Clavinova yes, I already looked up the stats and that’s why I said it could well be factor.

However, the study factored in the ageing population and was compared against projections of numbers of deaths, not previous years figures.

Teddy1970 · 25/11/2019 20:10

Long term Tory voter here, I voted Labour only once which was when Tony Blair and Gordon Brown were at the helm, but the thought of Corbyn and McDonnell sending us straight back to 1970s terrifies me, I live in a Tory heartland but as we know nothing is guaranteed.

Nat6999 · 25/11/2019 20:10

I'm a single parent who is disabled & have a disabled child.

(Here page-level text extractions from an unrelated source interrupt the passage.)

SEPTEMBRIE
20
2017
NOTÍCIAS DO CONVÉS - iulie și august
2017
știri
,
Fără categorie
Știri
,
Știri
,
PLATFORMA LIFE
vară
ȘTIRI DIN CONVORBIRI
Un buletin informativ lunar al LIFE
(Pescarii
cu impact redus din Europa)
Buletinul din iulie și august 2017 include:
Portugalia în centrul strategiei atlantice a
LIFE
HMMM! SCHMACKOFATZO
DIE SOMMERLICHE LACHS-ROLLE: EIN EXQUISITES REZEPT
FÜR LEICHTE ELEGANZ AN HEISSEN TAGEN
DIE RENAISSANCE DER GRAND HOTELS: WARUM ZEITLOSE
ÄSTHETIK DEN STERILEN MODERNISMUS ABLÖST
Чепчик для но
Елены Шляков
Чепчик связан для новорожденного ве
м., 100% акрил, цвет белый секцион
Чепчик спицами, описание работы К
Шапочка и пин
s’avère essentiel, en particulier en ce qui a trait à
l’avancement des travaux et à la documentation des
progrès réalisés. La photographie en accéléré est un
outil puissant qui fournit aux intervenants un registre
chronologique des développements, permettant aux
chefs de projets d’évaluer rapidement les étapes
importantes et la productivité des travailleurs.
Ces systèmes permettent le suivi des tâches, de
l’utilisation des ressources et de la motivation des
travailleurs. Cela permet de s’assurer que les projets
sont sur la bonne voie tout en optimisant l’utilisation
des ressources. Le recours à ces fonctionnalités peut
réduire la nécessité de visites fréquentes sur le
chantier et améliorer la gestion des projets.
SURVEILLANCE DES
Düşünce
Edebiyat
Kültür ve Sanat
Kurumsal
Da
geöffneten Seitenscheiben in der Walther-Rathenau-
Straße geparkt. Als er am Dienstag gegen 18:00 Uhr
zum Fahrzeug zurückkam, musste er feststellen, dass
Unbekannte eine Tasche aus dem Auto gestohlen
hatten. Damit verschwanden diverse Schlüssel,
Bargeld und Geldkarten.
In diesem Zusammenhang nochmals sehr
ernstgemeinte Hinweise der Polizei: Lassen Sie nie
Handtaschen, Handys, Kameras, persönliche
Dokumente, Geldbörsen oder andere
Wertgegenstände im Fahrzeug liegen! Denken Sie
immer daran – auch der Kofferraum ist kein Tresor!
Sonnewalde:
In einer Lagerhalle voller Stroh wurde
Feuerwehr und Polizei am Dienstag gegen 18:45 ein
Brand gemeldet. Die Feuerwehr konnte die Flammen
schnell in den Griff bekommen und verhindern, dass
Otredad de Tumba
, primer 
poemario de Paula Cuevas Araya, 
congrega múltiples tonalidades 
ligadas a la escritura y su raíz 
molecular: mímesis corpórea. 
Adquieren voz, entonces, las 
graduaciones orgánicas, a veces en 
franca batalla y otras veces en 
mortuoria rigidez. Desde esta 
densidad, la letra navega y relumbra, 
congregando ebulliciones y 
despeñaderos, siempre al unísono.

The only things the Tories have done for me is force me to have to go through 7 health assessments in the last 5 years with companies who are paid to lie & fail claimants, leave me terrified of the threat of Universal Credit, unable to get a GP appointment, my son isn't getting the support he should be getting in school & has been waiting nearly 3 years to see a psychologist, this is an autistic child who is self harming, suffers from anxiety & depression, I'm unable to move to a suitable council home because there isn't the money to build them. My son will be old enough to go to university in 2022, I don't want him to be saddled with around £30k of debt when he finishes, I want there to be jobs so he can get a job that stretches his mind & doesn't wake up dreading every working day & can afford to buy his own home & reach his full potential. I also want a country that looks after it's old, poor, sick, vulnerable & disabled people, that doesn't have people sleeping in the street & where nurses & other workers don't have to use food banks because their wage isn't enough to support them & their families. If you don't want all this then vote Tory, if you do care about the less fortunate members of our society then vote Labour. I will be voting for Jeremy Corbyn & Labour.